一対の板面10a,10bのうち、少なくとも一方の板面10aは、板面10aの一部(コーナ部等)が切削加工時に図示しない被削材と対向する。
【0030】
一対の板面10a,10bのうち、少なくとも一方の板面10aには、すくい面5が配置される。すくい面5は、板面10aの少なくとも一部を構成する。本実施形態ではすくい面5が、板面10aの周縁部に位置する4つのコーナ部のうち、少なくとも2つのコーナ部にそれぞれ配置される。上記2つのコーナ部は、中心軸Cを中心として互いに180°回転対称となる位置に配置される。
【0031】
図2に示すように、すくい面5は、ランド部5aと、傾斜部5bと、を有する。
ランド部5aは、すくい面5のうち、切れ刃3と接続される部分である。ランド部5aは、切れ刃3の径方向内側に配置される。本実施形態ではランド部5aが、切れ刃3から径方向内側へ向かうに従い軸方向他方側(下側)に向けて傾斜する傾斜面である。なおランド部5aは、中心軸Cと垂直な方向に拡がる平面状でもよい。
【0032】
傾斜部5bは、すくい面5のうち、ランド部5aよりも径方向内側に位置する部分である。傾斜部5bは、ランド部5aの径方向内端部と接続される。傾斜部5bは、ランド部5aから径方向内側へ向かうに従い軸方向他方側(下側)に向けて傾斜する傾斜面である。傾斜部5bの径方向に沿う単位長さあたりの軸方向へ向けた変位量は、ランド部5aの前記変位量よりも大きい。すなわち、中心軸Cと垂直な図示しない仮想平面に対する傾斜部5bの傾きは、前記仮想平面に対するランド部5aの傾きよりも大きい。
【0033】
図1に示すように、外周面10cは、一対の板面10a,10bと接続され、径方向外側を向く。

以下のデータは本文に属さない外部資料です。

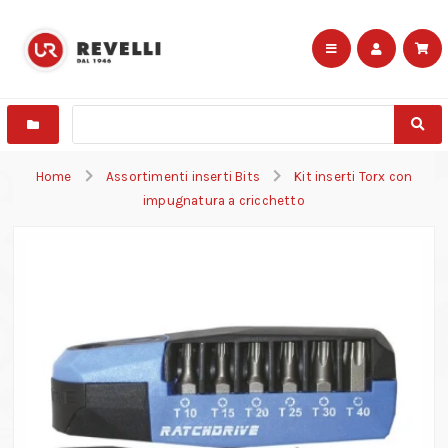
Home
Assortimenti inserti Bits
Kit inserti Torx con
impugnatura a cricchetto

外周面10cは、軸方向の両端部が一対の板面10a,10bと接続される。具体的に、外周面10cのうち軸方向一方側の端部は、一方の板面10aと接続される。外周面10cのうち軸方向他方側の端部は、他方の板面10bと接続される。外周面10cは、切削工具10の周方向全域にわたって延びる。
【0034】
外周面10cには、逃げ面6が配置される。すなわち切削工具10は、逃げ面6を有する。逃げ面6は、外周面10cの少なくとも一部を構成する。逃げ面6は、外周面10cのうち各すくい面5と隣接する部分にそれぞれ配置される。逃げ面6は、切れ刃3と隣り合って配置される。
【0035】
貫通孔10dは、切削工具10を軸方向に貫通する。貫通孔10dは、一対の板面10a,10bに開口し、軸方向に延びる。貫通孔10dの中心軸は、中心軸Cと同軸に配置される。図示の例では、貫通孔10dが円孔状である。貫通孔10dには、例えば、図示しないクランプ駒の突起やクランプネジ等の締結部材が挿入される。締結部材は、切削工具10を図示しないホルダのインサート取付座に着脱可能に固定する。
【0036】
切れ刃3は、すくい面5と逃げ面6とが接続される稜線部、つまりすくい面5と逃げ面6との交差稜線部に配置される。本実施形態では切れ刃3が、板面10aの周縁部に位置する4つのコーナ部のうち、少なくとも2つのコーナ部にそれぞれ配置される。図2に示すように、本実施形態では切れ刃3が、丸ホーニングを有する。なお切れ刃3は、チャンファホーニング等の他のホーニング形状を有していてもよい。また切れ刃3が、ホーニング形状を有していなくてもよい。
【0037】
図1に示すように、切れ刃3は、コーナ刃部3aと、一対の直線刃部3bと、を有する。コーナ刃部3aは、径方向外側に向けて突出する凸曲線状である。直線刃部3bは、直線状であり、コーナ刃部3aと接続される。本実施形態では、コーナ刃部3aの刃長方向の両端部に、一対の直線刃部3bが接続される。なお刃長方向とは、切れ刃3が延びる方向であり、具体的には切れ刃3の各刃部3a,3bが延びる方向である。コーナ刃部3a及び一対の直線刃部3bは、軸方向から見て、全体として略V字状である。
【0038】
図2に示すように、切れ刃3は、工具基体1の稜線部(交差稜線部)と、硬質被膜2のうち前記稜線部にコーティングされる部分と、により構成される。
【0039】
工具基体1は、上述した切削工具10の形状と同じ形状を有する。本実施形態では工具基体1が、WC基の超硬合金製である。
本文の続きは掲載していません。